To enhance the image performance of LED (low-fluence) based PA/US imaging system, with a particular focus on blood vessels and interventional devices such as metallic needles:

1.     We proposed a spatiotemporal singular vector decomposition (STSVD) based denoising algorithm dedicated to light sources that typically have low fluence and high pulse repetition rates (Shi et al, 2022). STSVD leverages both spatial and temporal correlations between radiofrequency (RF) data frames. It demonstrated an SNR improvement by 187.4% using in vivo data compared to the noisy data and a fast-processing time of 50 μs per frame, making it potentially helpful for real-time clinical applications. 

2.     We demonstrated robust enhancements of needle visualisation with LED-based PA system (Shi et al, 2022). This was achieved by combing extracorporeal and interstitial illuminations with nanocomposite coatings.  The visualisation of both the needle shaft and tip was substantially enhanced, with a maximum visibility of 3.8 cm (maximum displaying range of the system) using porcine tissues ex vivo.

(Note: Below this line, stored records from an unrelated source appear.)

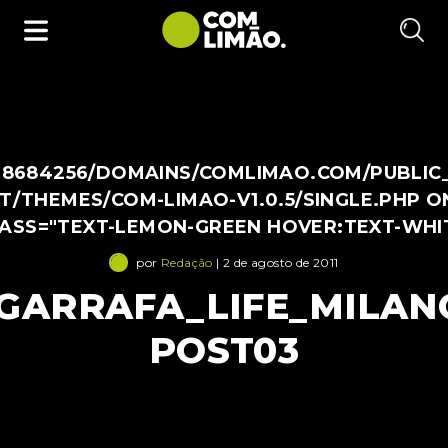
38684256/DOMAINS/COMLIMAO.COM/PUBLIC
/THEMES/COM-LIMAO-V1.0.5/SINGLE.PHP O
LASS="TEXT-LEMON-GREEN HOVER:TEXT-WHI
por
Redação
| 2 de agosto de 2011
GARRAFA_LIFE_MILANO
POST03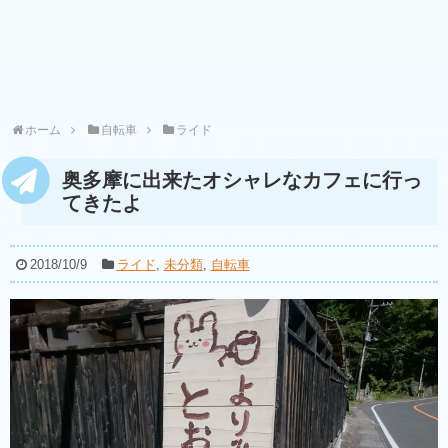
ホーム
自転車
ライド
奥多摩に出来たオシャレなカフェに行っ
てきたよ
2018/10/9
ライド
,
未分類
,
自転車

3. Image artefacts can be observed with comparable PA intensities to those of interventional devices. Therefore, we developed a deep learning (DL)-based framework based on semi-synthetic dataset for further enhancing PA visualisation of clinical metallic needles (Shi et al, 2021). With in vivo inference using human fingers, the proposed U-Net based model outperformed traditional image processing algorithm such as Hough Transform and exhibited a 5.8 times improvement in SNR compared to conventional reconstruction.


The PA image quality for both the blood vessels and clinical metallic needles was improved with the proposed methods, which would be of great help on improving the outcomes of PA/US-guided minimally invasive medical procedures in the future.